Japan’s newly developed H3 rocket, which experienced a catastrophic failure on its first test flight, is set to attempt a comeback. The launch, initially scheduled for February 14, was delayed due to poor weather conditions and is now slated for February 16. The launch will take place at the Tanegashima Space Center, and a live broadcast will be available through the Japan Aerospace Exploration Agency (JAXA) and on Space.com.
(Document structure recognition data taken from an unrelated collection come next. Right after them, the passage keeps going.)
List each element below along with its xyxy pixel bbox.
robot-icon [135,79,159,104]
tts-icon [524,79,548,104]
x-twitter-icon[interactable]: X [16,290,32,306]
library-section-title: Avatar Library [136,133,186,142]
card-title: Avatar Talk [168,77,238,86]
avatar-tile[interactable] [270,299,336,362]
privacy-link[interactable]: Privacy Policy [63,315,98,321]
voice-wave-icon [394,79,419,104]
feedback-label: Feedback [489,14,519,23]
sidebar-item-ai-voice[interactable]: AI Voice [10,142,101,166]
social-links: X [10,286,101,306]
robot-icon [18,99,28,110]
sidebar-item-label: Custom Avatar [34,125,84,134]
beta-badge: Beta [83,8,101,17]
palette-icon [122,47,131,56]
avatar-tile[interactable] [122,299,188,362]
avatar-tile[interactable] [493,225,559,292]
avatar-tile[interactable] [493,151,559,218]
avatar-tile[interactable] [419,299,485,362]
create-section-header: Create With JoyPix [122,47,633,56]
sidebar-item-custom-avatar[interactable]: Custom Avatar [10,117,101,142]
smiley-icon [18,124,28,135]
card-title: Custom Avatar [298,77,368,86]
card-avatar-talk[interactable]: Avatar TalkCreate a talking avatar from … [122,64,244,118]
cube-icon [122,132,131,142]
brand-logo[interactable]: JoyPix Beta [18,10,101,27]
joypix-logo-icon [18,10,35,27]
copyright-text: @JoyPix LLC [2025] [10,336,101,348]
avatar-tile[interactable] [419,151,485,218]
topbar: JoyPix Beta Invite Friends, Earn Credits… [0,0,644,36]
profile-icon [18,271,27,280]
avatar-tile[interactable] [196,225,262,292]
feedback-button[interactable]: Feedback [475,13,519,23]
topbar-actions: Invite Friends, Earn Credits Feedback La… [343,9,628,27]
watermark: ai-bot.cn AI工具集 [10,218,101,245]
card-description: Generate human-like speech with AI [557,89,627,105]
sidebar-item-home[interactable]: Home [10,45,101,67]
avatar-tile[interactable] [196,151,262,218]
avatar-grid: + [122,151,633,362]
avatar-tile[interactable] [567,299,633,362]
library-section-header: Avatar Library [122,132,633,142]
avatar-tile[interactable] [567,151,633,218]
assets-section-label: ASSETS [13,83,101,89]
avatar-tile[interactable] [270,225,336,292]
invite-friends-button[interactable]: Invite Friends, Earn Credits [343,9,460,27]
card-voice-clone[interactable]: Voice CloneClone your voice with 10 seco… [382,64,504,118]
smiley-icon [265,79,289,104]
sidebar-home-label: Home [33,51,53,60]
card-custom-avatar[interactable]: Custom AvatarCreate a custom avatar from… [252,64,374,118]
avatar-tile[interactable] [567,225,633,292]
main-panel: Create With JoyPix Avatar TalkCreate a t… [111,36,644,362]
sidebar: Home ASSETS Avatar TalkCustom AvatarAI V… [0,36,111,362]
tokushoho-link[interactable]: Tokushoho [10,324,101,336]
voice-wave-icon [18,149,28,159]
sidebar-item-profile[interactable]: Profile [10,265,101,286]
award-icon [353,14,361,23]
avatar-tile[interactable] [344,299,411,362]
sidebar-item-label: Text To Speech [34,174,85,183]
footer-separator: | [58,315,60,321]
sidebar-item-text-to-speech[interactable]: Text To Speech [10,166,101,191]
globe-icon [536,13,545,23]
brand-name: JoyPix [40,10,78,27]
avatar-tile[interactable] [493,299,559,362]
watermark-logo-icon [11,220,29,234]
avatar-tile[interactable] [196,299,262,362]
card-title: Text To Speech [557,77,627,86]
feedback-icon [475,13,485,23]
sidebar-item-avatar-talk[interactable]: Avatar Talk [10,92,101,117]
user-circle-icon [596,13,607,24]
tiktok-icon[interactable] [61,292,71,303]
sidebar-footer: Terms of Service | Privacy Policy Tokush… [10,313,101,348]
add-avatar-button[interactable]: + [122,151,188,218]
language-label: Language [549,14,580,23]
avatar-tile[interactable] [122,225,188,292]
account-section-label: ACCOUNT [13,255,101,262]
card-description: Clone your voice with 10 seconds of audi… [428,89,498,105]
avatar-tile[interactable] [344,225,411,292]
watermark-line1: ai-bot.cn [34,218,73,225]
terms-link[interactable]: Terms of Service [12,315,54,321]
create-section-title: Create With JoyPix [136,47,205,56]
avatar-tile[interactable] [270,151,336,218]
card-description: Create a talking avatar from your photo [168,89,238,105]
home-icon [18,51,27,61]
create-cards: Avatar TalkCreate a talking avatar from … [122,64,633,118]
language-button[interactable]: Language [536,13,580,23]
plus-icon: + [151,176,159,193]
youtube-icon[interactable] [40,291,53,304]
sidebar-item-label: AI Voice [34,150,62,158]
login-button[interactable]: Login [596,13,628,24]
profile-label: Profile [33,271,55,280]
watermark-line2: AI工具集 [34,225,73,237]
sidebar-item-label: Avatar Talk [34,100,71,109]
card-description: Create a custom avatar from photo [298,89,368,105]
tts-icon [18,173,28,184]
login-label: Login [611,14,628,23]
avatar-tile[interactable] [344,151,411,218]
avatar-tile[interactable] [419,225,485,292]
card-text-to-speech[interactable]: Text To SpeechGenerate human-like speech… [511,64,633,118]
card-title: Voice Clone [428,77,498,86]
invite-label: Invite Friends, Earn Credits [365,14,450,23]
The H3’s maiden flight took place in March 2023, aiming to deliver the DAICHI-3 Earth-observation satellite into orbit. However, due to a failure in igniting the rocket’s second-stage engine, the mission resulted in the loss of the satellite. The H3’s upcoming flight will carry two small Earth-observation satellites, CE-SAT-IE and TIRSAT, to a sun-synchronous orbit. The primary payload, however, is a 5,900-pound (2,600-kilogram) mass simulator, which serves as a proxy for a larger, more valuable spacecraft.

The primary goal of this mission is to assess the H3 rocket’s performance and evaluate its payload deployment mechanism. The H3 rocket, developed by JAXA and Mitsubishi Heavy Industries over the past ten years, is designed to eventually replace Japan’s long-serving H-2A rocket, which first launched in 2001. Depending on the choice of payload fairing, the H3 rocket stands either 187 feet or 207 feet (57 or 63 meters) tall.
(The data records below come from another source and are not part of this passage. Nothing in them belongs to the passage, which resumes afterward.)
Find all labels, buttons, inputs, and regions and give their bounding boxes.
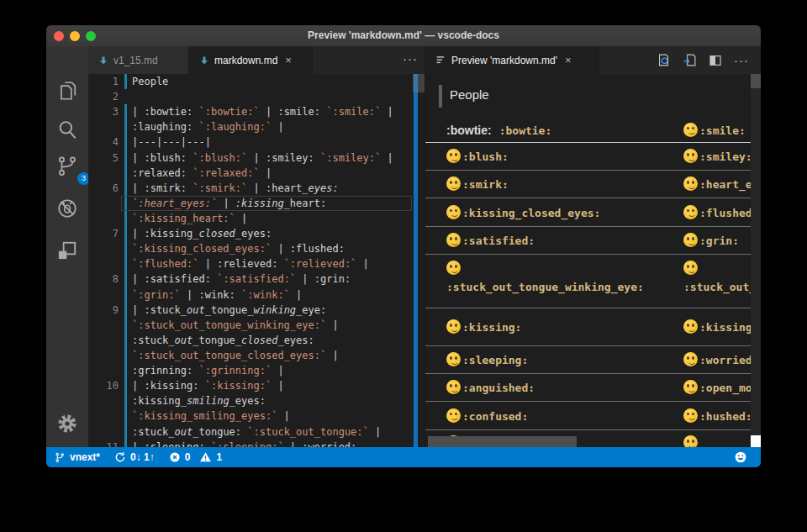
more-actions-icon[interactable]: ···: [403, 51, 418, 66]
emoji-table: :bowtie::bowtie::smile::blush::smiley::s…: [425, 118, 761, 447]
editor-line[interactable]: :laughing: `:laughing:` |: [88, 119, 425, 134]
emoji-grin-icon: [683, 233, 698, 247]
editor-line[interactable]: 4|---|---|---|: [88, 134, 425, 150]
tab-markdown-md[interactable]: markdown.md ×: [189, 46, 313, 74]
line-number[interactable]: 6: [88, 181, 119, 196]
editor-line[interactable]: :stuck_out_tongue_closed_eyes:: [88, 333, 425, 348]
line-number[interactable]: 7: [88, 226, 119, 241]
emoji-table-cell: :hushed:: [683, 408, 752, 424]
editor-line-text: `:stuck_out_tongue_winking_eye:` |: [132, 318, 339, 333]
emoji-table-cell: :stuck_out_tongue_closed_eyes:: [683, 255, 761, 293]
branch-name: vnext*: [70, 451, 100, 463]
editor-line[interactable]: `:kissing_smiling_eyes:` |: [88, 408, 425, 424]
emoji-code: :stuck_out_tongue_closed_eyes:: [683, 281, 761, 293]
editor-line-text: :stuck_out_tongue: `:stuck_out_tongue:` …: [132, 424, 381, 440]
emoji-table-cell: :blush:: [446, 149, 683, 164]
emoji-table-row: :satisfied::grin:: [425, 227, 761, 255]
find-in-preview-icon[interactable]: [657, 53, 671, 67]
git-modified-gutter: [124, 196, 127, 211]
preview-vertical-scrollbar-track[interactable]: [751, 74, 761, 447]
line-number[interactable]: 3: [88, 104, 119, 119]
git-modified-gutter: [124, 408, 127, 424]
close-tab-icon[interactable]: ×: [285, 55, 292, 66]
editor-line[interactable]: `:stuck_out_tongue_winking_eye:` |: [88, 318, 425, 333]
line-number[interactable]: 4: [88, 134, 119, 150]
editor-line[interactable]: 8| :satisfied: `:satisfied:` | :grin:: [88, 271, 425, 287]
git-modified-gutter: [124, 363, 127, 378]
preview-horizontal-scrollbar-thumb[interactable]: [428, 436, 577, 447]
editor-line[interactable]: 11| :sleeping: `:sleeping:` | :worried:: [88, 440, 425, 447]
close-window-button[interactable]: [54, 31, 64, 41]
line-number[interactable]: 1: [88, 74, 119, 89]
emoji-table-cell: :worried:: [683, 352, 758, 367]
editor-line[interactable]: 3| :bowtie: `:bowtie:` | :smile: `:smile…: [88, 104, 425, 119]
editor-line[interactable]: 5| :blush: `:blush:` | :smiley: `:smiley…: [88, 150, 425, 166]
vscode-window: Preview 'markdown.md' — vscode-docs: [46, 25, 761, 467]
git-modified-gutter: [124, 287, 127, 303]
editor-line[interactable]: `:flushed:` | :relieved: `:relieved:` |: [88, 256, 425, 271]
editor-line[interactable]: 2: [88, 89, 425, 104]
editor-line[interactable]: :kissing_smiling_eyes:: [88, 393, 425, 408]
editor-line[interactable]: `:kissing_heart:` |: [88, 211, 425, 226]
emoji-code: :confused:: [462, 410, 528, 423]
editor-line[interactable]: 1People: [88, 74, 425, 89]
editor-line[interactable]: 10| :kissing: `:kissing:` |: [88, 378, 425, 393]
more-actions-icon[interactable]: ···: [734, 53, 749, 67]
line-number[interactable]: 11: [88, 440, 119, 447]
split-editor-icon[interactable]: [709, 54, 722, 67]
emoji-code: :hushed:: [699, 410, 752, 423]
feedback-smiley-icon[interactable]: [734, 450, 747, 464]
emoji-smiley-icon: [683, 149, 698, 163]
emoji-next-row-icon: [683, 435, 698, 447]
tab-label: Preview 'markdown.md': [451, 55, 557, 66]
emoji-confused-icon: [446, 408, 461, 423]
editor-line[interactable]: `:kissing_closed_eyes:` | :flushed:: [88, 241, 425, 256]
source-control-icon[interactable]: 3: [56, 155, 78, 177]
tab-v1-15-md[interactable]: v1_15.md: [88, 46, 189, 74]
editor-line[interactable]: :relaxed: `:relaxed:` |: [88, 166, 425, 181]
minimize-window-button[interactable]: [70, 31, 80, 41]
editor-line[interactable]: :stuck_out_tongue: `:stuck_out_tongue:` …: [88, 424, 425, 440]
line-number[interactable]: 9: [88, 303, 119, 318]
emoji-code: :anguished:: [462, 382, 535, 394]
title-bar[interactable]: Preview 'markdown.md' — vscode-docs: [46, 25, 761, 46]
editor-line[interactable]: 9| :stuck_out_tongue_winking_eye:: [88, 303, 425, 318]
line-number[interactable]: 10: [88, 378, 119, 393]
git-modified-gutter: [124, 134, 127, 150]
editor-line[interactable]: `:stuck_out_tongue_closed_eyes:` |: [88, 348, 425, 363]
emoji-table-cell: [683, 435, 699, 447]
zoom-window-button[interactable]: [86, 31, 96, 41]
activity-bar: 3: [46, 46, 88, 447]
editor-line[interactable]: `:heart_eyes:` | :kissing_heart:: [88, 196, 425, 211]
emoji-code: :grin:: [699, 234, 739, 247]
git-modified-gutter: [124, 440, 127, 447]
editor-line[interactable]: :grinning: `:grinning:` |: [88, 363, 425, 378]
editor-line-text: | :sleeping: `:sleeping:` | :worried:: [132, 440, 356, 447]
debug-icon[interactable]: [56, 198, 78, 219]
extensions-icon[interactable]: [56, 240, 78, 261]
editor-vertical-scrollbar[interactable]: [413, 74, 425, 92]
editor-line[interactable]: 7| :kissing_closed_eyes:: [88, 226, 425, 241]
line-number[interactable]: 8: [88, 271, 119, 287]
close-tab-icon[interactable]: ×: [565, 55, 572, 66]
sync-status[interactable]: 0↓ 1↑: [114, 451, 155, 463]
git-branch-status[interactable]: vnext*: [55, 451, 100, 464]
editor-pane[interactable]: 1People23| :bowtie: `:bowtie:` | :smile:…: [88, 74, 425, 447]
line-number[interactable]: 5: [88, 150, 119, 166]
line-number[interactable]: 2: [88, 89, 119, 104]
open-source-file-icon[interactable]: [683, 53, 697, 67]
editor-line[interactable]: `:grin:` | :wink: `:wink:` |: [88, 287, 425, 303]
problems-status[interactable]: 0 1: [169, 451, 222, 463]
tab-preview-markdown-md[interactable]: Preview 'markdown.md' ×: [425, 46, 599, 74]
preview-vertical-scrollbar-thumb[interactable]: [751, 74, 761, 88]
explorer-icon[interactable]: [56, 80, 78, 102]
search-icon[interactable]: [56, 119, 78, 140]
active-line-marker: [439, 85, 442, 108]
settings-gear-icon[interactable]: [56, 413, 78, 435]
emoji-sleeping-icon: [446, 352, 461, 366]
emoji-table-cell: :heart_eyes:: [683, 176, 761, 192]
emoji-stuck_out_tongue_winking_eye-icon: [446, 261, 461, 275]
editor-line[interactable]: 6| :smirk: `:smirk:` | :heart_eyes:: [88, 181, 425, 196]
markdown-preview-pane[interactable]: People :bowtie::bowtie::smile::blush::sm…: [425, 74, 761, 447]
emoji-code: :bowtie:: [499, 124, 552, 137]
Despite the development of the H3, the H-2A is still in operation. For instance, just last month, it successfully launched the IGS Optical 8 spy satellite for the Japanese government. Furthermore, in September 2023, the H-2A was responsible for sending Japan’s SLIM lander to the moon. The SLIM successfully landed on the lunar surface on January 19, making Japan only the fifth nation to achieve a soft landing on the moon.

The success of the upcoming H3 launch is crucial for Japan’s space exploration endeavors, as the rocket represents the country’s latest technological advancement in spaceflight. The H3’s performance could significantly influence Japan’s future satellite deployments and other space missions.